L'éditorial: Genève, où sont les femmes?


Qui alors, de l’éducation ou de l’espace urbain, détermine ces inégalités de symboles, de comportements? Et que faire pour y remédier? C’est le sujet qu’abordent une nouvelle fois cette année Les Créatives. Voici ce qu’en dit Anne-Claire Adet, coprogrammatrice du festival féminin et féministe: «On parle souvent du harcèlement de rue, qui constitue en fait un harcèlement sexiste. Pour ne pas tomber dans les travers sécuritaires et racistes avec lesquels on traite généralement le sujet, c’est par le biais de l’art que nous avons choisi d’interroger la place des femmes dans la ville.»

Ce seront les interventions sur les arrêts de tram de six illustratrices dirigées par Dunja Stanic, du 13 au 25 novembre. Également une parade urbaine, «La rue est à nous toutes», avec la fanfare afro-féministe 30 Nuances de Noir (es), le 24 novembre. Ce sera également une table ronde, «Comment rendre la ville aux femmes», mercredi 14 novembre, avec l’anthropologue Chris Blache, la blogueuse Grace Ly ainsi qu’Héloïse Roman, chargée de projets pour le volet «égalité et diversité» du Service Agenda 21 de la Ville de Genève.

Un enjeu fondamental

Plan large. Une femme dans les Rues-Basses. Elle marche – mais pas trop vite, on pourrait la croire paniquée. Sans traîner non plus – on pourrait s’imaginer qu’elle attend quelque chose. De fait, une femme dans la ville n’est pas légitime comme l’est un homme. Ou alors, c’est qu’elle fait ses courses, trimballe sa petite famille. Peut-être même qu’elle va travailler. Mais flâner? Certainement pas, ainsi que l’analyse Chris Blache (lire l’interview ci-contre).
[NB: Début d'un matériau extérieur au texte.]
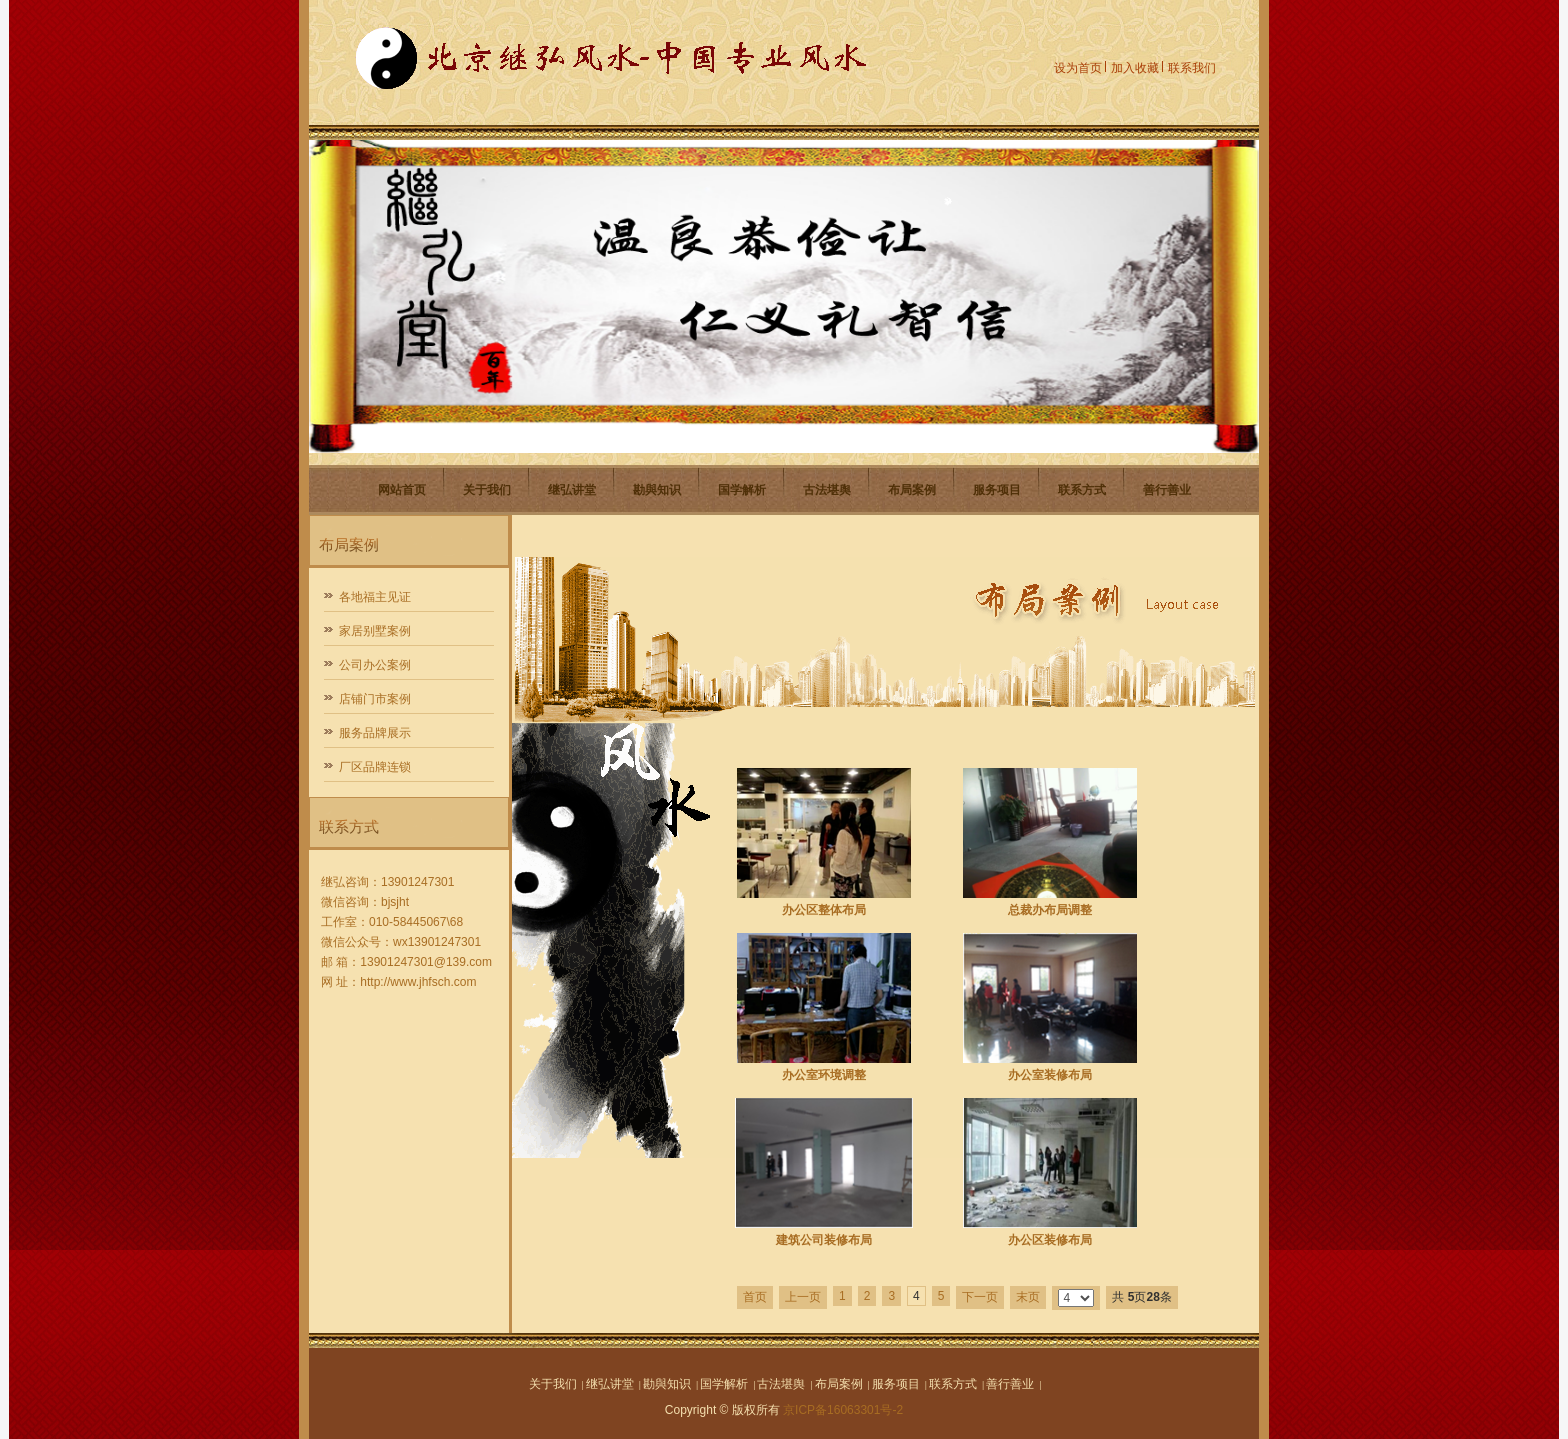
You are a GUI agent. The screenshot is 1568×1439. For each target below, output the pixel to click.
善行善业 (1167, 490)
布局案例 (912, 490)
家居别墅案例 (375, 631)
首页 (755, 1297)
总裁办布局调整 (1050, 910)
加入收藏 (1135, 68)
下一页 (980, 1297)
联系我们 (1192, 68)
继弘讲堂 (572, 490)
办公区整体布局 (824, 910)
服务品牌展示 (375, 733)
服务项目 (997, 490)
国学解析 (742, 490)
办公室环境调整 (824, 1075)
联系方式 (1082, 490)
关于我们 (487, 490)
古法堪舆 (827, 490)
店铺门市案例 (375, 699)
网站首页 (402, 490)
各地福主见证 (375, 597)
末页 (1028, 1297)
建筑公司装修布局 (824, 1240)
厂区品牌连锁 (375, 767)
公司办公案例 (375, 665)
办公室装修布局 (1050, 1075)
Le sujet semble secondaire? Il est pourtant fondamental: interroger le comportement des femmes dans l’espace public, c’est toucher à leur place en général dans nos sociétés. Qu’on prenne acte des commentaires trop souvent négatifs à l’annonce d’un tel sujet, voilà qui nous donne la mesure de l’enjeu: «Va voir en Amérique du Sud, c’est autre chose», «Si je ne me sens pas bien au skate-park, c’est à cause des mecs qui sont cons», «Hommes et femmes, on n’est pas égaux».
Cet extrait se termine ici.